[Listed entries Boundary: Start]
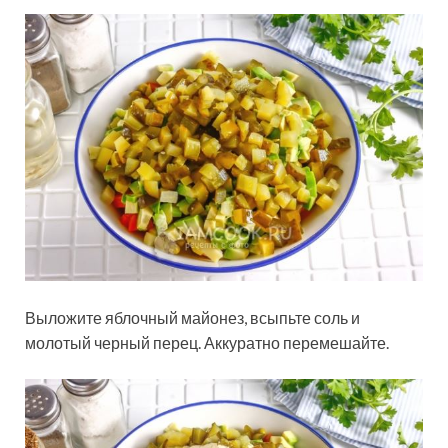
Выложите яблочный майонез, всыпьте соль и
молотый черный перец. Аккуратно перемешайте.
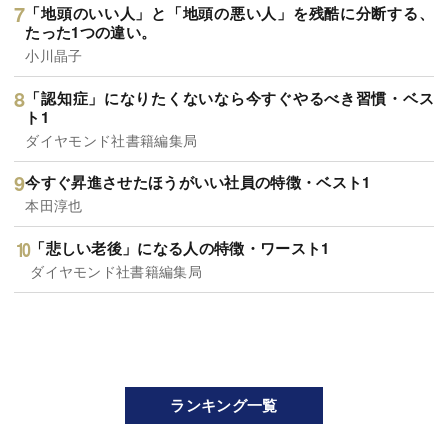
「地頭のいい人」と「地頭の悪い人」を残酷に分断する、
たった1つの違い。
小川晶子
「認知症」になりたくないなら今すぐやるべき習慣・ベス
ト1
ダイヤモンド社書籍編集局
今すぐ昇進させたほうがいい社員の特徴・ベスト1
本田淳也
「悲しい老後」になる人の特徴・ワースト1
ダイヤモンド社書籍編集局
ランキング一覧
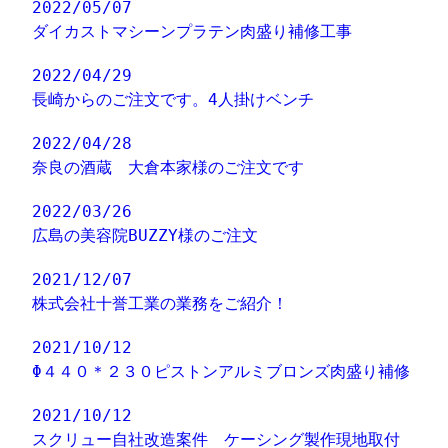
2022/05/07
ダイカストマシーンプラテン肉盛り補修工事
2022/04/29
長崎からのご注文です。4人掛けベンチ
2022/04/28
奈良の酒蔵 大倉本家様のご注文です
2022/03/26
広島の美容院BUZZY様のご注文
2021/12/07
株式会社十誉工業の業務をご紹介！
2021/10/12
Φ４４０＊２３０ピストンアルミブロンズ肉盛り補修
2021/10/12
スクリュー自社改造案件 ケーシング製作現地取付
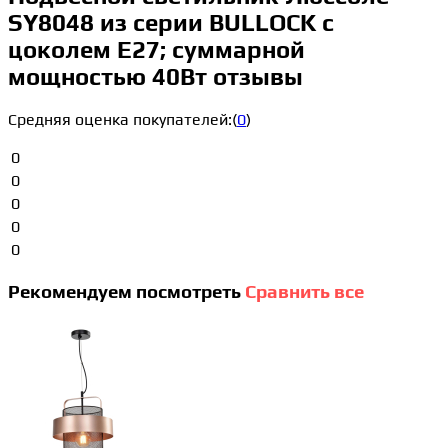
SY8048 из серии BULLOCK с
цоколем E27; суммарной
мощностью 40Вт отзывы
Средняя оценка покупателей:
(
0
)
0
0
0
0
0
Рекомендуем посмотреть
Сравнить все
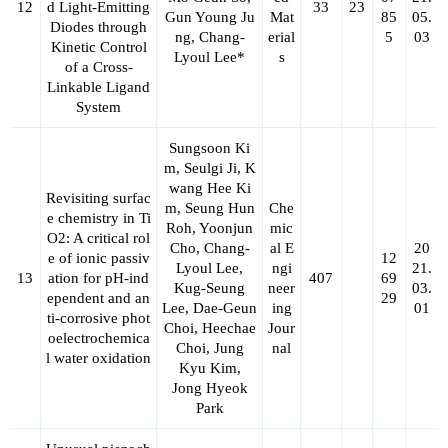
12
d Light
‐
Emitting
33
23
Gun Young Ju
Mat
85
05.
Diodes through
ng,
Chang‐
erial
5
03
Kinetic Control
Lyoul Lee*
s
of a Cross
‐
Linkable Ligand
System
Sungsoon Ki
m, Seulgi Ji, K
wang Hee Ki
Revisiting surfac
m, Seung Hun
Che
e chemistry in Ti
Roh, Yoonjun
mic
O2: A critical rol
Cho,
Chang-
al E
20
e of ionic passiv
12
Lyoul Lee
,
ngi
21.
13
ation for pH-ind
407
69
Kug-Seung
neer
03.
ependent and an
29
Lee, Dae-Geun
ing
01
ti-corrosive phot
Choi, Heechae
Jour
oelectrochemica
Choi, Jung
nal
l water oxidation
Kyu Kim,
Jong Hyeok
Park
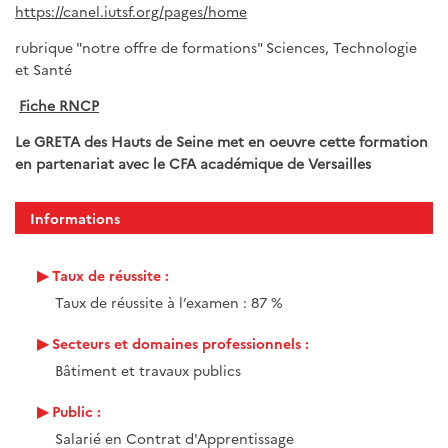
https://canel.iutsf.org/pages/home
rubrique "notre offre de formations" Sciences, Technologie
et Santé
Fiche RNCP
Le GRETA des Hauts de Seine met en oeuvre cette formation
en partenariat avec le CFA académique de Versailles
Informations
Taux de réussite :
Taux de réussite à l’examen : 87 %
Secteurs et domaines professionnels :
Bâtiment et travaux publics
Public :
Salarié en Contrat d'Apprentissage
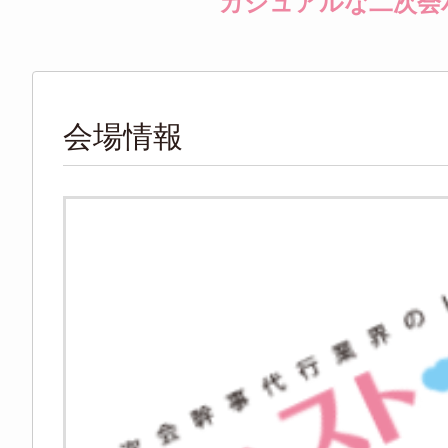
カジュアルな二次会
会場情報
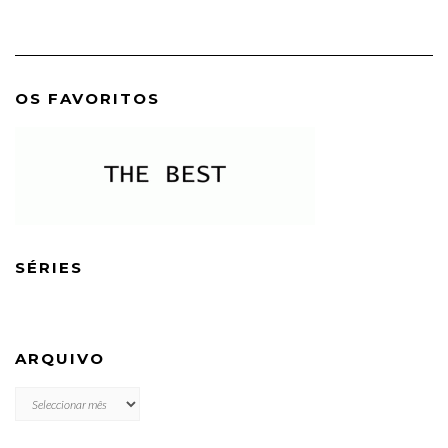
OS FAVORITOS
SÉRIES
ARQUIVO
ARQUIVO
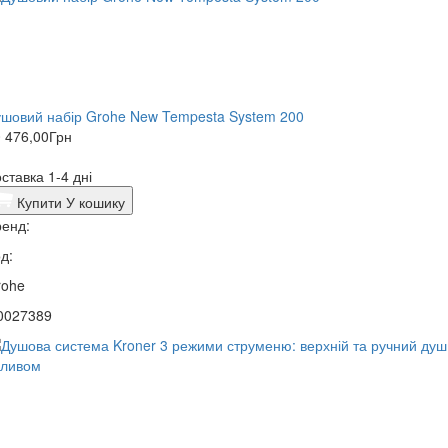
шовий набір Grohe New Tempesta System 200
 476,00
Грн
ставка 1-4 дні
Купити
У кошику
енд:
д:
rohe
0027389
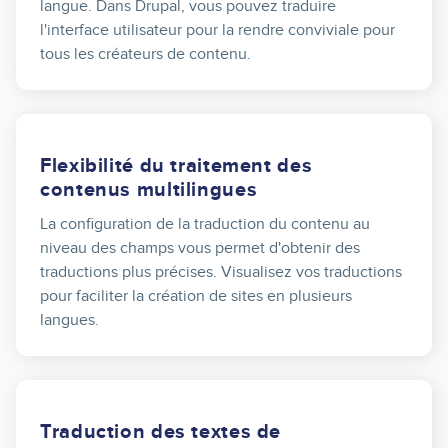
langue. Dans Drupal, vous pouvez traduire
l'interface utilisateur pour la rendre conviviale pour
tous les créateurs de contenu.
Flexibilité du traitement des
contenus multilingues
La configuration de la traduction du contenu au
niveau des champs vous permet d'obtenir des
traductions plus précises. Visualisez vos traductions
pour faciliter la création de sites en plusieurs
langues.
Traduction des textes de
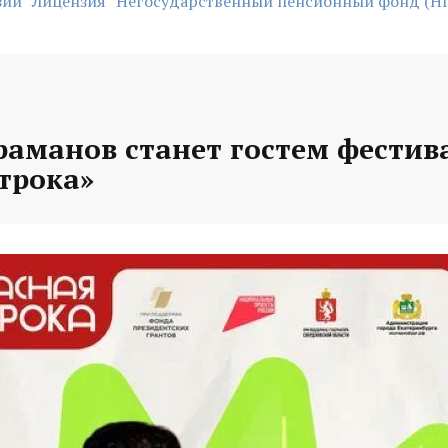
зии
Лицензия
Негосударственный пенсионный фонд (Н
раманов станет гостем фестив
трока»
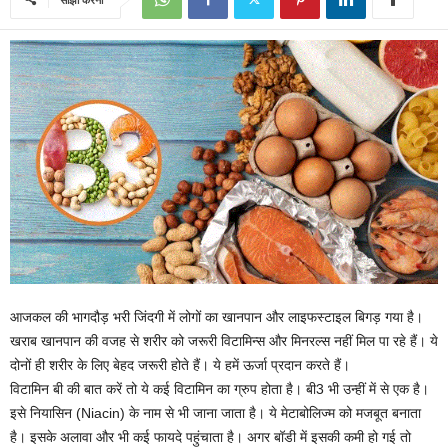
आजकल की भागदौड़ भरी जिंदगी में लोगों का खानपान और लाइफस्टाइल बिगड़ गया है।
खराब खानपान की वजह से शरीर को जरूरी विटामिन्स और मिनरल्स नहीं मिल पा रहे हैं। ये
दोनों ही शरीर के लिए बेहद जरूरी होते हैं। ये हमें ऊर्जा प्रदान करते हैं।
विटामिन बी की बात करें तो ये कई विटामिन का ग्रुप होता है। बी3 भी उन्हीं में से एक है।
इसे नियासि‍न (Niacin) के नाम से भी जाना जाता है। ये मेटाबोलिज्म को मजबूत बनाता
है। इसके अलावा और भी कई फायदे पहुंचाता है। अगर बॉडी में इसकी कमी हो गई तो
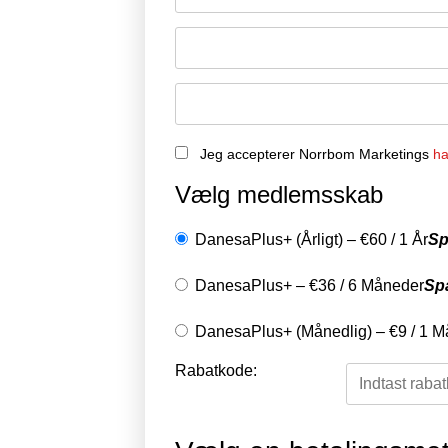
Jeg accepterer Norrbom Marketings
ha
Vælg medlemsskab
DanesaPlus+ (Årligt)
–
€
60
/
1 År
Sp
DanesaPlus+
–
€
36
/
6 Måneder
Sp
DanesaPlus+ (Månedlig)
–
€
9
/
1 M
Rabatkode:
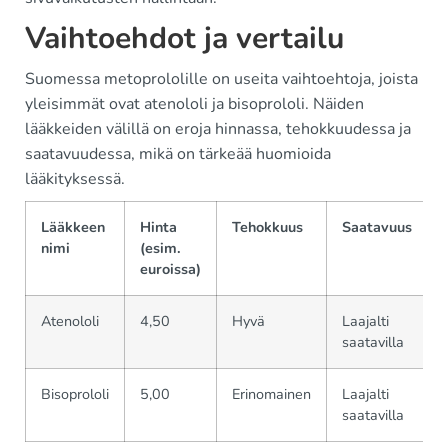
Vaihtoehdot ja vertailu
Suomessa metoprololille on useita vaihtoehtoja, joista
yleisimmät ovat atenololi ja bisoprololi. Näiden
lääkkeiden välillä on eroja hinnassa, tehokkuudessa ja
saatavuudessa, mikä on tärkeää huomioida
lääkityksessä.
Lääkkeen
Hinta
Tehokkuus
Saatavuus
nimi
(esim.
euroissa)
Atenololi
4,50
Hyvä
Laajalti
saatavilla
Bisoprololi
5,00
Erinomainen
Laajalti
saatavilla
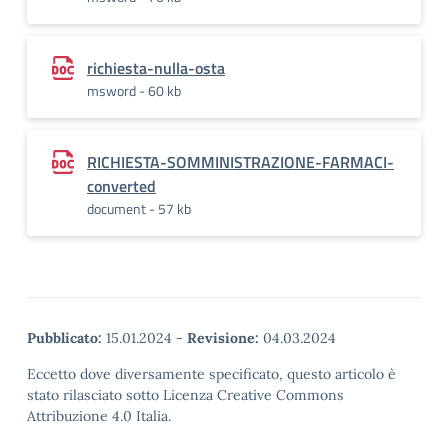
richiesta-nulla-osta
msword - 60 kb
RICHIESTA-SOMMINISTRAZIONE-FARMACI-
converted
document - 57 kb
Pubblicato:
15.01.2024
-
Revisione:
04.03.2024
Eccetto dove diversamente specificato, questo articolo è
stato rilasciato sotto Licenza Creative Commons
Attribuzione 4.0 Italia.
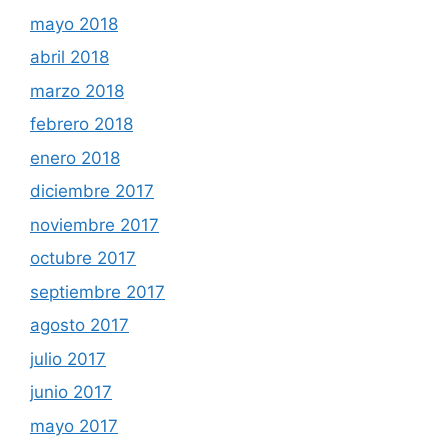
mayo 2018
abril 2018
marzo 2018
febrero 2018
enero 2018
diciembre 2017
noviembre 2017
octubre 2017
septiembre 2017
agosto 2017
julio 2017
junio 2017
mayo 2017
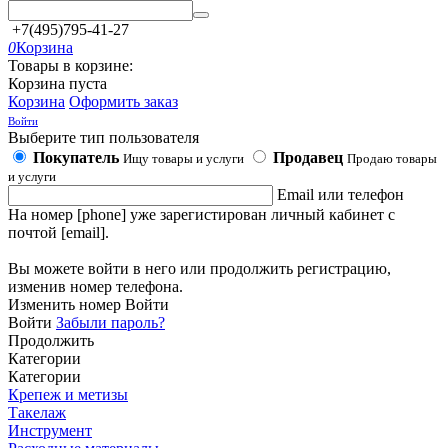
+7(495)795-41-27
0
Корзина
Товары в корзине:
Корзина пуста
Корзина
Оформить заказ
Войти
Выберите тип пользователя
Покупатель
Продавец
Ищу товары и услуги
Продаю товары
и услуги
Email или телефон
На номер [phone] уже зарегистирован личный кабинет с
почтой [email].
Вы можете войти в него или продолжить регистрацию,
изменив номер телефона.
Изменить номер
Войти
Войти
Забыли пароль?
Продолжить
Категории
Категории
Крепеж и метизы
Такелаж
Инструмент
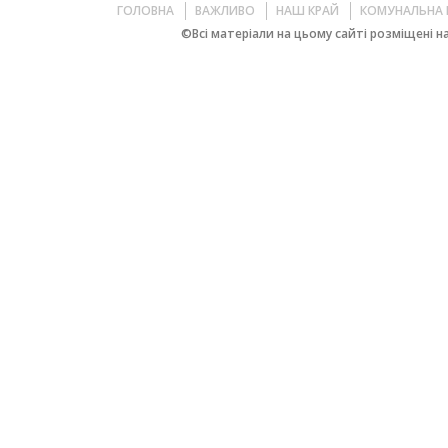
ГОЛОВНА
ВАЖЛИВО
НАШ КРАЙ
КОМУНАЛЬНА 
©Всі матеріали на цьому сайті розміщені на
[Listed entries Boundary: End]
Reproduce only the lines from the first line of the listing above up to and including the line that holds "contenus multilingues". Omit the pictures.

◆ Task output ◆
Выложите яблочный майонез, всыпьте соль и
молотый черный перец. Аккуратно перемешайте.
「地頭のいい人」と「地頭の悪い人」を残酷に分断する、
たった1つの違い。
小川晶子
「認知症」になりたくないなら今すぐやるべき習慣・ベス
ト1
ダイヤモンド社書籍編集局
今すぐ昇進させたほうがいい社員の特徴・ベスト1
本田淳也
「悲しい老後」になる人の特徴・ワースト1
ダイヤモンド社書籍編集局
ランキング一覧
2022/05/07
ダイカストマシーンプラテン肉盛り補修工事
2022/04/29
長崎からのご注文です。4人掛けベンチ
2022/04/28
奈良の酒蔵 大倉本家様のご注文です
2022/03/26
広島の美容院BUZZY様のご注文
2021/12/07
株式会社十誉工業の業務をご紹介！
2021/10/12
Φ４４０＊２３０ピストンアルミブロンズ肉盛り補修
2021/10/12
スクリュー自社改造案件 ケーシング製作現地取付
SY8048 из серии BULLOCK с
цоколем E27; суммарной
мощностью 40Вт отзывы
Средняя оценка покупателей:
(
0
)
0
0
0
0
0
Рекомендуем посмотреть
Сравнить все
12
d Light
‐
Emitting
33
23
Gun Young Ju
Mat
85
05.
Diodes through
ng,
Chang‐
erial
5
03
Kinetic Control
Lyoul Lee*
s
of a Cross
‐
Linkable Ligand
System
Sungsoon Ki
m, Seulgi Ji, K
wang Hee Ki
Revisiting surfac
m, Seung Hun
Che
e chemistry in Ti
Roh, Yoonjun
mic
O2: A critical rol
Cho,
Chang-
al E
20
e of ionic passiv
12
Lyoul Lee
,
ngi
21.
13
ation for pH-ind
407
69
Kug-Seung
neer
03.
ependent and an
29
Lee, Dae-Geun
ing
01
ti-corrosive phot
Choi, Heechae
Jour
oelectrochemica
Choi, Jung
nal
l water oxidation
Kyu Kim,
Jong Hyeok
Park
https://canel.iutsf.org/pages/home
rubrique "notre offre de formations" Sciences, Technologie
et Santé
Fiche RNCP
Le GRETA des Hauts de Seine met en oeuvre cette formation
en partenariat avec le CFA académique de Versailles
Informations
Taux de réussite :
Taux de réussite à l’examen : 87 %
Secteurs et domaines professionnels :
Bâtiment et travaux publics
Public :
Salarié en Contrat d'Apprentissage
カジュアルな二次会
会場情報
OS FAVORITOS
SÉRIES
ARQUIVO
ARQUIVO
шовий набір Grohe New Tempesta System 200
 476,00
Грн
ставка 1-4 дні
Купити
У кошику
енд:
д:
rohe
0027389
langue. Dans Drupal, vous pouvez traduire
l'interface utilisateur pour la rendre conviviale pour
tous les créateurs de contenu.
Flexibilité du traitement des
contenus multilingues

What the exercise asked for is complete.